The Canterbury Tales of Geoffrey Chaucer/Clerk’s Tale/Prologue

From Wikisource
Jump to navigation Jump to search
3722243The Clerk’s PrologueGeoffrey Chaucer

The Clerk's Prologue

"SIR CLERK of Oxford," said our host, "ye ride as shy and still as a maid newly wedded and sitting at the board. I have heard never a sound from your tongue this day. I trow ye study about some sophism; but Solomon saith: 'Every thing hath its time.' For God's sake be of better cheer; this is no time to ponder. Tell us some merry tale, by your faith; for the man that is entered into a game he needs must agree unto the terms of the game. But preach not as friars do in Lent, to make us weep for our old sins, nor so as to put us to sleep with thy tale. Tell us some merry thing of adventures. Your terms, your colours and your figures of logic keep them in store till so be ye may endite in high style, as when men write to kings. Speak at this time I pray you so plain that we may understand what ye say."

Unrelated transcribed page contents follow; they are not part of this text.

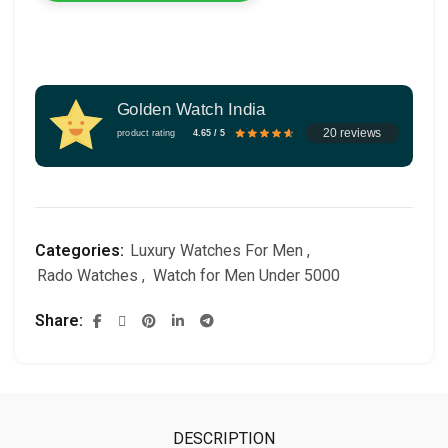
Golden Watch India
20 reviews
product rating
4.65 / 5
Categories:
Luxury Watches For Men
,
Rado Watches
,
Watch for Men Under 5000
Share
DESCRIPTION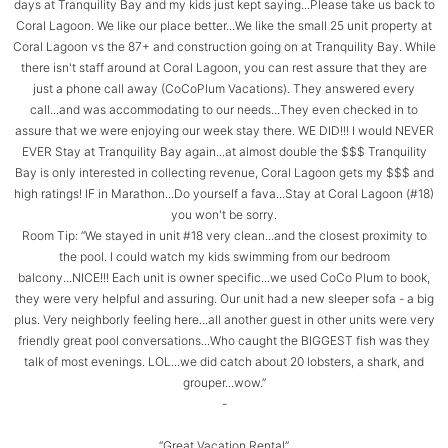
days at Tranquility Bay and my kids just kept saying...Please take us back to
Coral Lagoon. We like our place better...We like the small 25 unit property at
Coral Lagoon vs the 87+ and construction going on at Tranquility Bay. While
there isn't staff around at Coral Lagoon, you can rest assure that they are
just a phone call away (CoCoPlum Vacations). They answered every
call...and was accommodating to our needs...They even checked in to
assure that we were enjoying our week stay there. WE DID!!! I would NEVER
EVER Stay at Tranquility Bay again...at almost double the $$$ Tranquility
Bay is only interested in collecting revenue, Coral Lagoon gets my $$$ and
high ratings! IF in Marathon...Do yourself a fava...Stay at Coral Lagoon (#18)
you won't be sorry.
Room Tip: “We stayed in unit #18 very clean...and the closest proximity to
the pool. I could watch my kids swimming from our bedroom
balcony...NICE!!! Each unit is owner specific...we used CoCo Plum to book,
they were very helpful and assuring. Our unit had a new sleeper sofa - a big
plus. Very neighborly feeling here...all another guest in other units were very
friendly great pool conversations...Who caught the BIGGEST fish was they
talk of most evenings. LOL...we did catch about 20 lobsters, a shark, and
grouper...wow.”
-
“Great Vacation Rental”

This worthy clerk answered courteously: "Host," quoth he, "I am under your rod; ye have the governance of us at this time, and therefore will I render you obedience as far, certainly, as reason asketh. I will tell you a tale which I learned at Padua from a worthy clerk, as his words and his work have proved him. He is dead now and nailed in his chest. I pray God give peace to his soul!

"Francis Petrarch was the name of this clerk, the laureate poet whose sweet rhetoric illumined all Italy with poetry, as Linian did with philosophy or law or some other special art. But death, that will not suffer us to dwell here but, as it were, the twinkling of an eye, hath slain both of them ; in like wise must he slay all of us.

"But to tell forth as I began of this worthy clerk that taught me this tale, I say that first ere he writeth the body of his tale he enditeth with high style a proem, in the which he describeth Pemond and the country of Saluces and speaketh of Apennine, the high hills that be the bounds of west Lombardy; and in special of Mount Vesulus, where from a small spring the Po taketh its rise and source, ever increasing in its flow eastward toward Emelia, Ferrare and Venice. All of which were a long thing to describe. And truly, in my judgment, methinketh it an impertinent thing, save that he wisheth to introduce his subject. But this is his tale, which ye may hear."